The act of 1827 is silent as to limited divorce, which has not since been recognized in Illinois. Full divorce may now be granted by the circuit courts, sitting as courts of equity, when either person (1) was at the time of the marriage and still is naturally impotent; (2) had a husband or wife living at the time of the marriage; (3) has since been guilty of adultery; or (4) wilful desertion for two years; or (5) extreme and repeated cruelty; or (6) habitual drunkenness for two years.[427] A step backward was taken in 1832 through the adoption of a kind of omnibus clause. By proceedings in chancery full dissolution of marriage is authorized (7) for all causes of divorce not provided for by any law of the state.[428] Next, after an interval of thirteen years, on the petition of the aggrieved, comes (8) conviction for felony or other infamous crime.[429] This is followed after the lapse of thirty years more by the sanction (9) of absolute divorce when either person "has attempted the life of the other by poison or other means showing malice."[430]
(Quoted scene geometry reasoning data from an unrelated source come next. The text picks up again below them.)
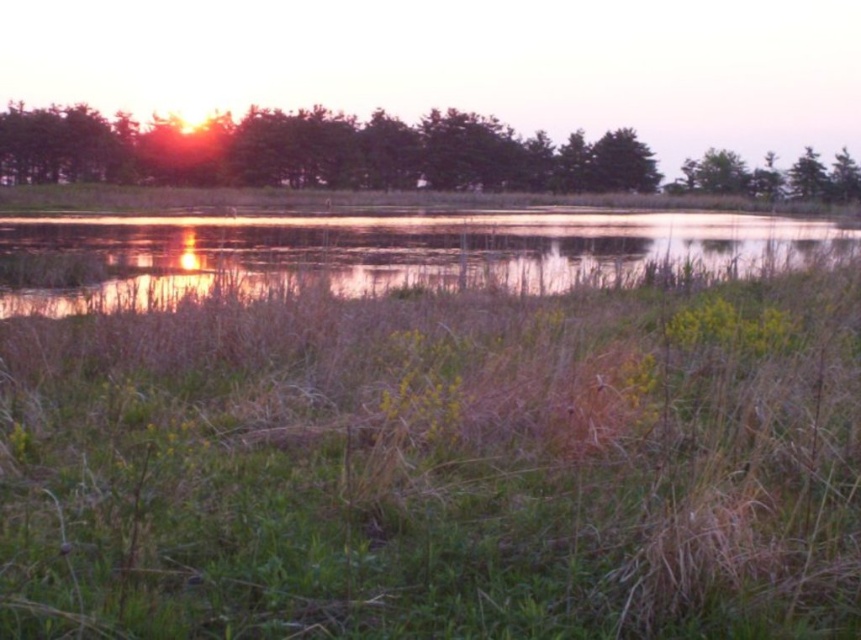 You are standing at the edge of the wetland and want to walk to the reflective water at center. Which direction should you head towards from the green grassy at center?

The green grassy at center is to the right of reflective water at center, so you should head to the left to reach the reflective water at center.

You are an environmental scientist analyzing the image. You need to determine which object occupies a wider area in the scene between the reflective water at center and the green leafy trees at upper center. Which one is wider?

The reflective water at center is less than the green leafy trees at upper center in width, so the green leafy trees at upper center are wider. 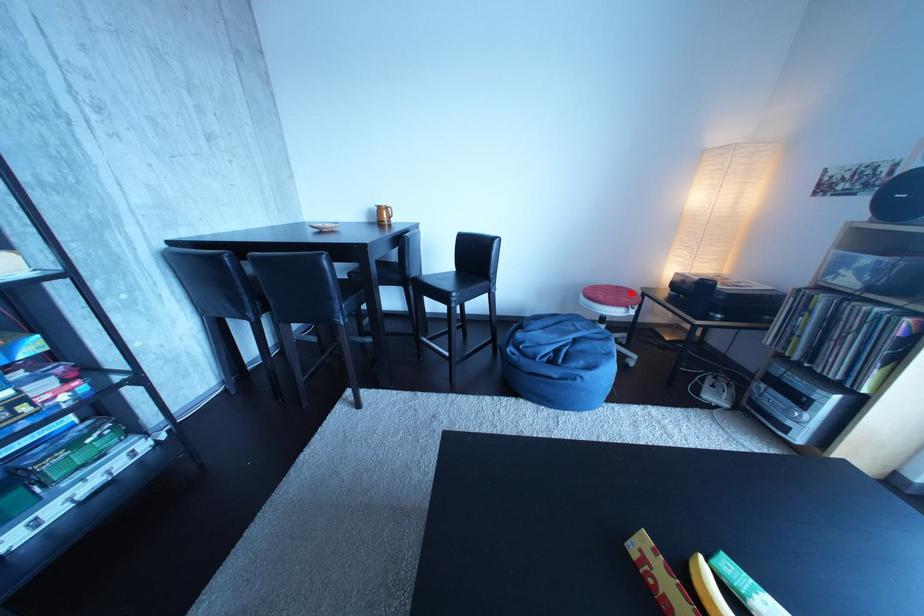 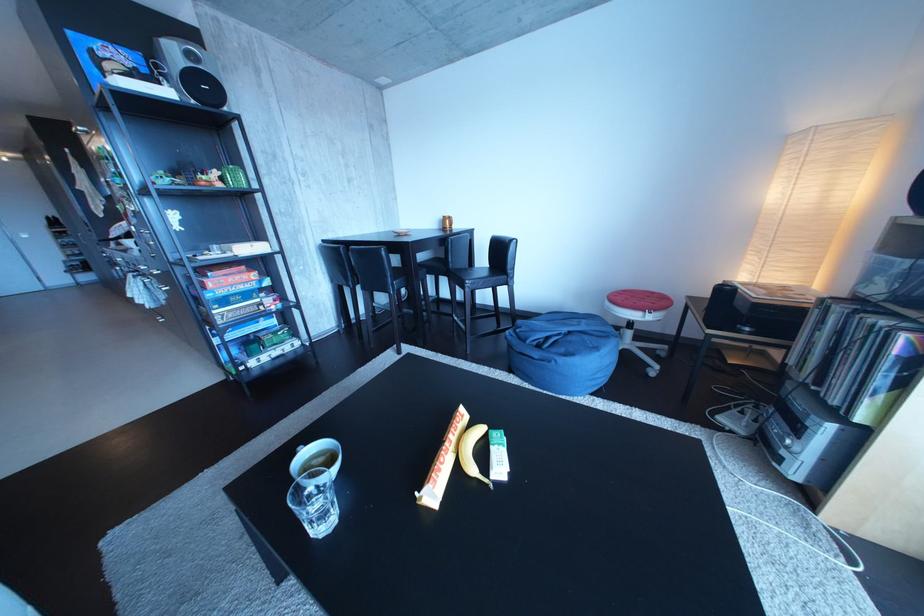 Locate, in the second image, the point that corresponds to the highlighted location in the first image.

(666, 299) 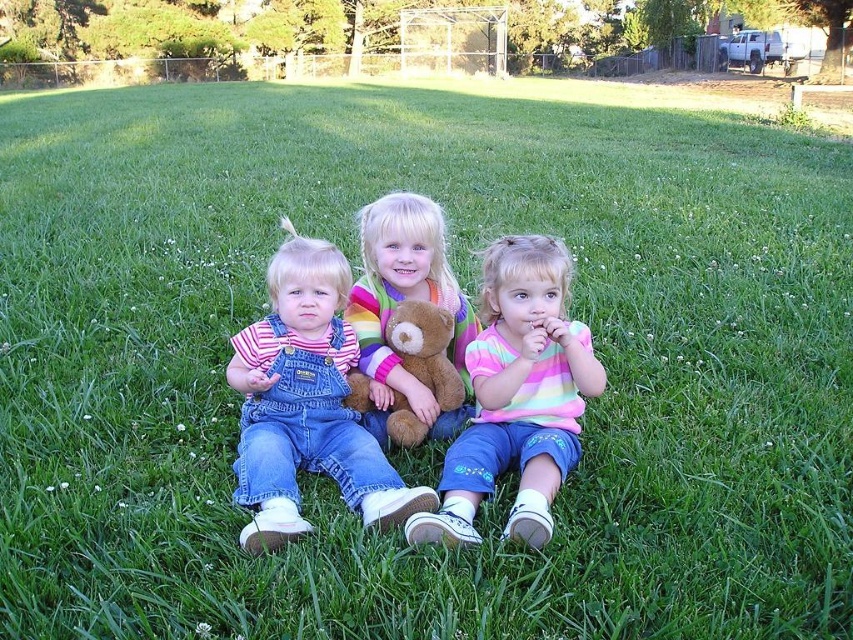 Does denim overalls at center have a lesser height compared to multicolored striped shirt at center?

Incorrect, denim overalls at center's height does not fall short of multicolored striped shirt at center's.

Is denim overalls at center above multicolored striped shirt at center?

No, denim overalls at center is not above multicolored striped shirt at center.

Does point (273, 532) come farther from viewer compared to point (448, 410)?

No, (273, 532) is in front of (448, 410).

You are a GUI agent. You are given a task and a screenshot of the screen. Output one action in this format:
    pyautogui.click(x=<x>, y=<y>)
    Task: Click on the denim overalls at center
    The width and height of the screenshot is (853, 640).
    Given the screenshot: What is the action you would take?
    pyautogui.click(x=306, y=403)

Measure the distance between denim overalls at center and striped cotton shirt at center.

A distance of 21.79 inches exists between denim overalls at center and striped cotton shirt at center.

Where is `denim overalls at center`? denim overalls at center is located at coordinates (306, 403).

Is point (560, 410) behind point (352, 323)?

No, (560, 410) is in front of (352, 323).

In the scene shown: Is striped cotton shirt at center positioned at the back of multicolored striped shirt at center?

No.

Image resolution: width=853 pixels, height=640 pixels. Identify the location of striped cotton shirt at center. (517, 396).

I want to click on striped cotton shirt at center, so click(517, 396). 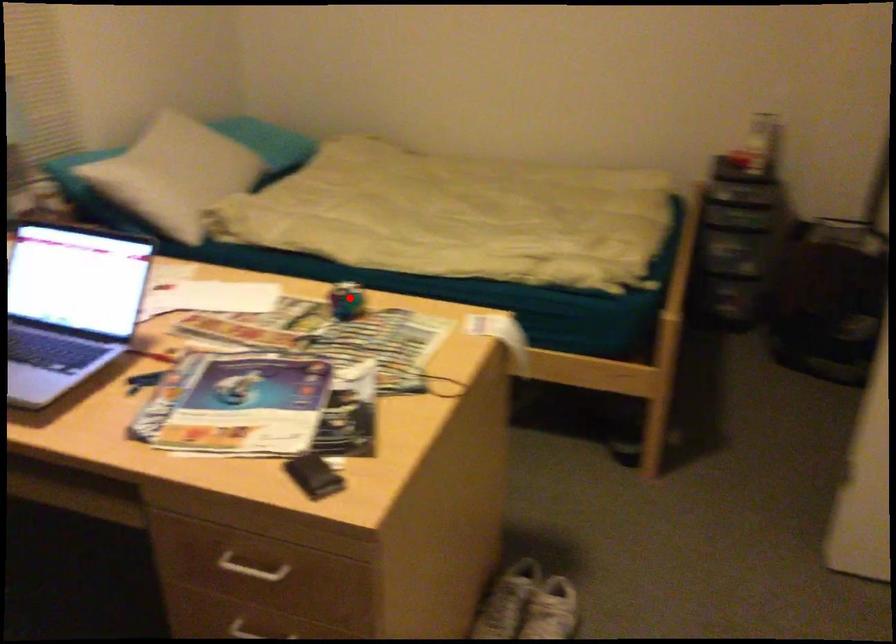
The tale of causes allowed by the present law of Illinois is thus complete. Separation from bed and board is not provided for by statute. In general, chancery process is required. The circuit courts of the respective counties and the superior court of Cook county (Chicago) are clothed with jurisdiction in divorce controversies.[431]

Michigan became a separate territory in 1805, and seven years thereafter the supreme court was granted jurisdiction in both kinds of divorce.[432] By the act of 1819 marriage may be dissolved for adultery in either spouse, when the husband and wife are inhabitants of the territory, or when the marriage was solemnized therein; as also when the injured person was an actual resident of the territory at the time of the offense, and so remains when the bill is filed. When guilty, the wife forfeits her right of dower. On the other hand, the court may grant her a divorce a mensa, forever or for a limited time, (1) for "cruel and inhuman treatment;" (2) for such conduct on the part of the husband "as may render it unsafe and improper for her to cohabit with him and be under his dominion and control;" or (3) when "he has abandoned her and refuses or neglects to provide" for her support.[433]

A different plan appears in 1832. A divorce from the bond of wedlock is now permitted (1) for impotency, and (2) for adultery. Furthermore, the court, in its discretion, is empowered to grant either person a full or a partial divorce (1) for extreme cruelty, or (2) for five years' wilful desertion. By this act jurisdiction is vested in the supreme court and either of the circuit courts of the territory.[434] A statute of the next year retains all these provisions of 1832, except that the term of wilful desertion, to constitute a discretionary ground, is reduced to three years.[435] Five years later, after Michigan became a state, a divorce is made unnecessary when a marriage is void or when the persons contracting it are below the age of consent. At the same time the grounds of separation are reconsidered. Absolute divorce is now authorized (1) for adultery; (2) for impotence; (3) for five years' desertion; (4) for sentence to imprisonment at hard labor for three years or more; and either a full or a partial divorce, on the petition of either spouse, (1) for extreme cruelty; (2) for three years' "utter desertion;" or (3) on application of the wife, when the husband, being of sufficient ability to provide a suitable maintenance for her, "shall grossly or wantonly and cruelly refuse or neglect to do so."[436] In 1844 extreme cruelty, "whether practiced by using personal violence, or by any other means," was substituted for the corresponding clause in the act of 1838.[437] Next, in 1846 and 1847 came swift changes in the law of desertion, but only in their turn to be swept away in 1848.[438] So in 1851 we reach an act by which the grounds of divorce in Michigan have been determined for half a century.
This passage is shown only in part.